トーゴ共和国はアフリカの西部にある国で、西にガーナ、東にベニン、北にブルキナファソと国境を接し、南のギニア湾に面した海岸は約60㎞、国土が南北に700㎞あり、細長いテープ状の形をしている。海岸地帯は16世紀から19世紀にかけて欧州諸国の植民地時代に「奴隷海岸」と呼ばれ、奴隷を集めて搬送していた。首都、ロメの港は、西部アフリカのコーヒー、ココアなどの農産物、木材などの主要貿易センターになっている。人口750万人、多くの種族が穏やかに混在した国で、「アフリカの笑顔」をモットーにしている。私たちは東京都目黒区八雲にある駐日大使館でアフォニョン・クアク・セダミヌ臨時代理大使にインタビューした。

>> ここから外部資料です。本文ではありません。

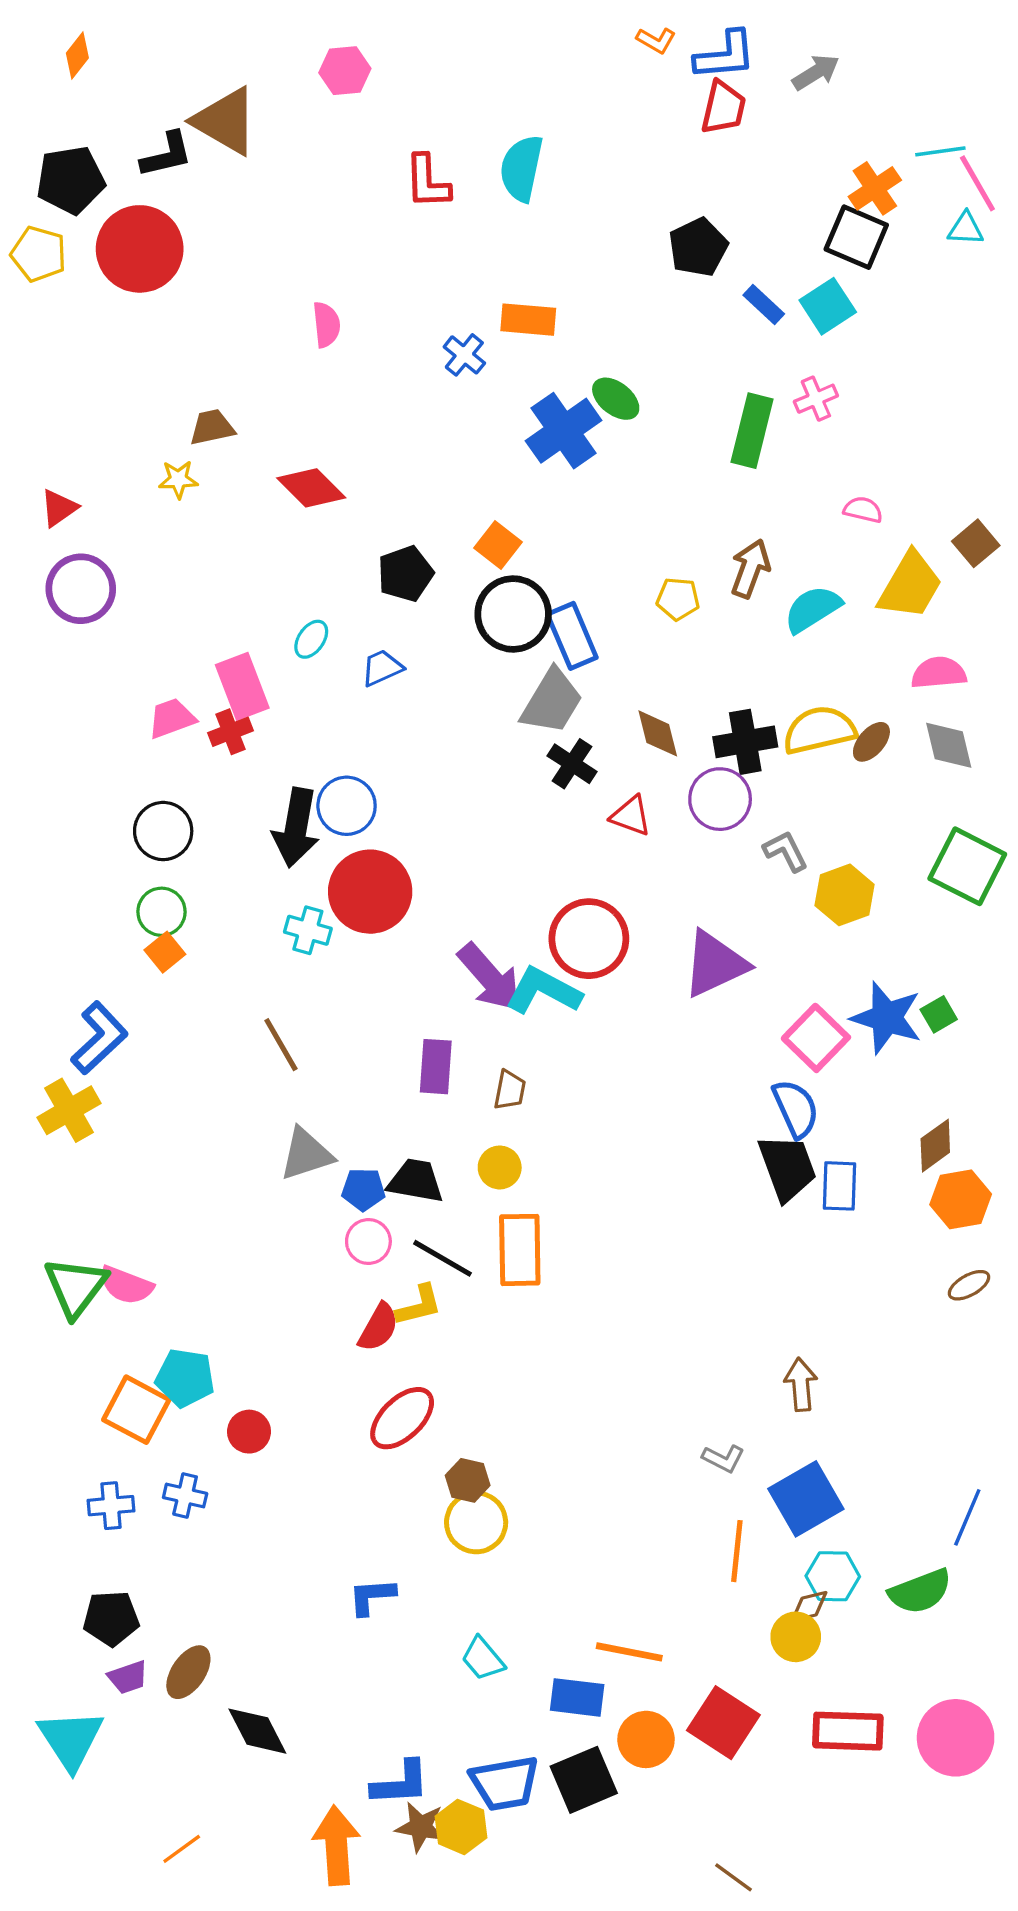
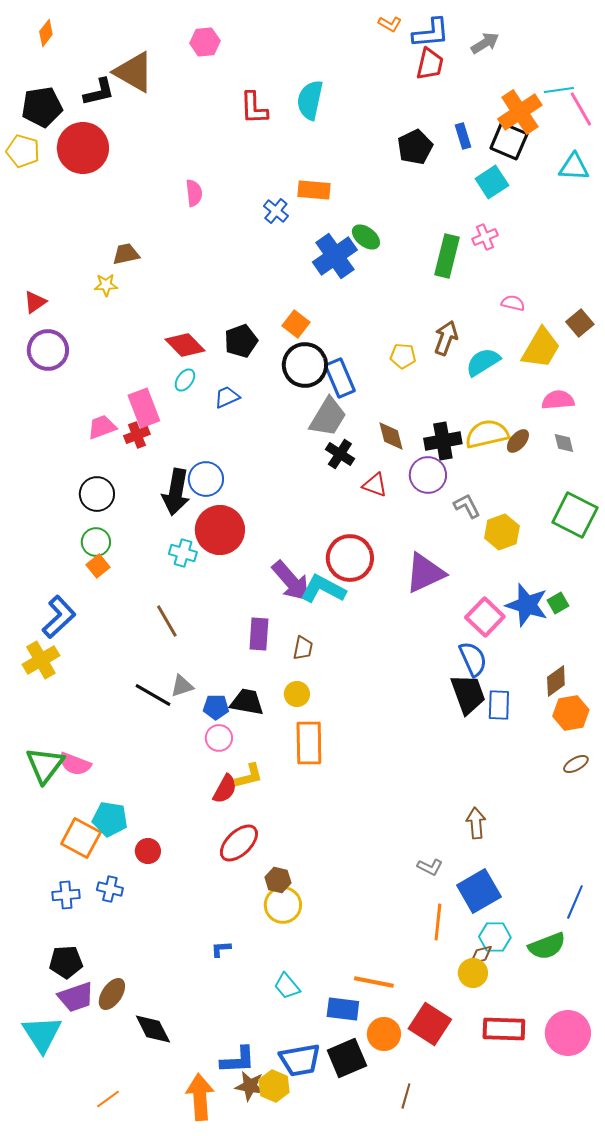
orange cross: (875, 188) -> (520, 112), size x1.4
cyan triangle: (966, 229) -> (574, 167), moved, size x1.4
blue rectangle: (764, 304) -> (463, 136), moved, turned 30
red diamond: (311, 488) -> (185, 345), moved
gray diamond: (949, 745) -> (564, 443), size x0.7
gray triangle: (306, 1154) -> (182, 686), size x0.7
black line: (442, 1258) -> (153, 695), moved
blue L-shape: (372, 1596) -> (221, 949), size x0.7
purple trapezoid: (128, 1677) -> (76, 997), size x1.5
brown line: (733, 1877) -> (406, 1096), moved, turned 70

―—外国人にとってトーゴで最も魅力なことは何でしょうか。
大使「まず政治的に安定しているので、外国からの投資に最適なことです。特に口メ港は岸壁の水深が深いので大型船が停泊でき、貨物の積み込み、荷下ろしがしやすく、しかも政策的配慮で貨物の搬出入に対して一定の期間は関税を課しません。もう一つの魅力は文化的な面で、国内に47民族・部族が混在していて、それぞれが独特の伝統文化を守り続けていることです。」
―—個性的な文化としてどんなものがありますか。
大使「南部では毎年9月あるいは8月下旬、白、青など様々な色の「聖なる石」を崇拝する儀式があります。手のひらに入るほどの小さな石ですが、非常に神聖なものです。中央地帯ではやはり7月に豊かな収穫を讃える火祭りがあります。6月~8月は気候的にも祭の多さからも、トーゴの最高のシーズンですね。」
―—トーゴの労働事情、国民の教育水準はいかがでしょうか。
大使「わが国は非常に若い国で、人口の60%以上が35歳以下で、労働力も若いです。そこで特に教育に力を入れていて、現在、初等教育の10年間は無料で、全員が就学しています。国立大学が2校に私立大学も多数あり、社会的なニーズに合わせて特に科学技術を重点的に教育しています。」
―—今までの両国関係と今後、期待されていることは何でしょうか。
大使「2010年、東京に駐日大使館ができました。2011年、大統領が初めて来日し、その3か月前に起きた3.11東日本大震災の被災地を見舞いました。大統領は被災者の支援のために120万円の義援金を贈り、その翌年には被災地の住宅や家具作りに役立ててもらおうとトーゴ原産のチーク材を寄贈しました。」「日本人の観光客も急速に増えて嬉しい限りです。これは、トーゴの道路や港のインフラなどへの日本の投資が増えていることと、トーゴの観光や文化的な魅力のためだと考えています。」「もっと多くの日本人にトーゴの魅力を知って欲しいと考えています。セミナーや文化イベントなど様々な機会を提供しています。たとえばIACー国際芸術家センターがおこなっているような、文化イベントにも協力したいと思っています。」